Ben Shapiro recently posted a blistering video review of the blockbuster Barbie film that began with him tossing Barbie and Ken dolls into a trash can and setting them alight, a theatrical gesture that grabbed headlines and set off predictable ridicule from the cultural left. The clip runs deep into Shapiro’s critique and lasts well over half an hour, a sign he took the film’s messaging seriously enough to devote substantial time to it. The media’s immediate response was to mock the messenger rather than grapple with the message, a classic move from outlets more interested in clicks than in the concerns of ordinary parents.
Shapiro’s central complaint was that Barbie is a heavily politicized piece of entertainment dressed up as family fare, and that its PG-13 rating and woke undertones make it something parents should scrutinize before hauling little kids to a late-afternoon showing. He reserved some grudging praise for the movie’s production design, but argued the ideological freight outweighs any visual flair and that the film’s themes are being sold to audiences who include very young children. That argument isn’t just conservative hand-wringing — it’s a rational case for parental prudence in an era when Hollywood treats kids’ IP as a platform for social engineering.
Unsurprisingly, woke Twitter and legacy outlets pounced on the optics — everything from jokes about Shapiro’s outfit to mockery of his dramatic doll-burning opening — because the easiest way to dismiss an argument today is to lampoon the person making it. But Americans who are raising kids know that the stakes aren’t viral reputations; they’re the values and impressions our children absorb at eight years old. The media’s reflex to reduce serious parental concerns to comedy reveals their contempt for families who don’t toe the progressive line.
Let’s be clear: movie nights are, in themselves, a wonderful tradition that can broaden a child’s horizons, teach storytelling, and build family bonds. That’s exactly why conservatives shouldn’t cede the cultural field to Hollywood elites who weaponize entertainment to transmit a worldview. Ben Shapiro’s loud, messy review is part of a broader conservative pushback — a warning that not every flashy studio product is wholesome just because it’s colorful or nostalgic.

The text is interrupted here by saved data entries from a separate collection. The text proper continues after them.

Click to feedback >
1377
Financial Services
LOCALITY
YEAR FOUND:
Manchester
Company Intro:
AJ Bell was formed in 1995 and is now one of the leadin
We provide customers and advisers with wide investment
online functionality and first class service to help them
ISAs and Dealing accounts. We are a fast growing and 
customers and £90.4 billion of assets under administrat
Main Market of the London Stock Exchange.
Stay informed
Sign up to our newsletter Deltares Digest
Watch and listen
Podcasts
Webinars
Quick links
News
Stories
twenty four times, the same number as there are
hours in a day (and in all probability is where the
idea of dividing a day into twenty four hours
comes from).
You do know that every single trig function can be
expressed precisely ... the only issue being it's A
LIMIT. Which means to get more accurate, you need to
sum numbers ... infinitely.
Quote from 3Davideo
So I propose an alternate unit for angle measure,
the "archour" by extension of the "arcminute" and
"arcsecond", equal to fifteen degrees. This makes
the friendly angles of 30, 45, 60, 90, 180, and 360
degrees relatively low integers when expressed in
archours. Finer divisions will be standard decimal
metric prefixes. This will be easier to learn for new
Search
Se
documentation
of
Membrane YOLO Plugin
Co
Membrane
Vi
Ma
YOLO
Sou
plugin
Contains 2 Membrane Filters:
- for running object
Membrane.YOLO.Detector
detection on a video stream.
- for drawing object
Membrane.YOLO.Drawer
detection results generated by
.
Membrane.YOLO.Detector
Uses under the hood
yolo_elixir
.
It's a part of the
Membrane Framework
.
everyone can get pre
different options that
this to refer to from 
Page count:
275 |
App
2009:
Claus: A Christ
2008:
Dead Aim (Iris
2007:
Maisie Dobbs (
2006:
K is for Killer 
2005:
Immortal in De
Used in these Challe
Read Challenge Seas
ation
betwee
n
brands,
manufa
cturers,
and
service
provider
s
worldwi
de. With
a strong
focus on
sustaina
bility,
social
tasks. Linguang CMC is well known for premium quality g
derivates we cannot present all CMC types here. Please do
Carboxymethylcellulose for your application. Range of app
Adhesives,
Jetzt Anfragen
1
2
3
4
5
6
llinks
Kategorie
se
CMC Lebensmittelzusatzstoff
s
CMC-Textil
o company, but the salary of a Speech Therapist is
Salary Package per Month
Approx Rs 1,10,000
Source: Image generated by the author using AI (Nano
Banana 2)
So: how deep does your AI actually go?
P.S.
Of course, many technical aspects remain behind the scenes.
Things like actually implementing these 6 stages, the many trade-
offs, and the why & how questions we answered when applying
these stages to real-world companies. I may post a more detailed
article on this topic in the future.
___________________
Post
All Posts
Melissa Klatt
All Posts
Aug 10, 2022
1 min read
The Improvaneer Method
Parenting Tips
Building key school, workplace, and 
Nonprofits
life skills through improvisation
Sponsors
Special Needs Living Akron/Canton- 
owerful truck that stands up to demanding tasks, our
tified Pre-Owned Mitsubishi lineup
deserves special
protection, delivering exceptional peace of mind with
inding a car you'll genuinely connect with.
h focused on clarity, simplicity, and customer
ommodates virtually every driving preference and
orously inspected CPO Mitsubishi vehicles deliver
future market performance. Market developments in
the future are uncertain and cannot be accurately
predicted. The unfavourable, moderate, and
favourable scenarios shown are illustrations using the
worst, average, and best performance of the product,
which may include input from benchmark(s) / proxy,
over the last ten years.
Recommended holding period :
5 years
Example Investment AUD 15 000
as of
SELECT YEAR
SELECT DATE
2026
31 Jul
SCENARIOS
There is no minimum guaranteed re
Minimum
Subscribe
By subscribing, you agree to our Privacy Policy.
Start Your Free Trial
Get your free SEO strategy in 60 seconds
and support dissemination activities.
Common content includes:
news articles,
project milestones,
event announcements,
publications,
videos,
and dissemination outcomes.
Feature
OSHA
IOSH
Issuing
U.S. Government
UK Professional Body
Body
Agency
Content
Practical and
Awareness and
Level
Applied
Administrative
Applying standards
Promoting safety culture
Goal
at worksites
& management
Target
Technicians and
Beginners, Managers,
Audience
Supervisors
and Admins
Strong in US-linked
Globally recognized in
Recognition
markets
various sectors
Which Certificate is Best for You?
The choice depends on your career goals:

Practical patriotism means defending the right of parents to decide what their children watch without being gaslit by critics who dismiss every caution as prudishness. If you host movie nights, pick films thoughtfully, talk through themes with your kids, and don’t be shamed for refusing to turn family time into an uncritical viewing of progressive propaganda. America’s future depends on parents who teach their children discernment, not on elites who expect obedience to whatever Hollywood decides to sell next.
Conservative commentators will keep calling out Hollywood’s excesses because the cultural front matters to the next generation. We should celebrate family movie nights while insisting those nights remain opportunities for values and clarity instead of covert indoctrination. Stand with parents, demand better from content producers, and keep culture war vigilance a normal part of protecting your home and your children.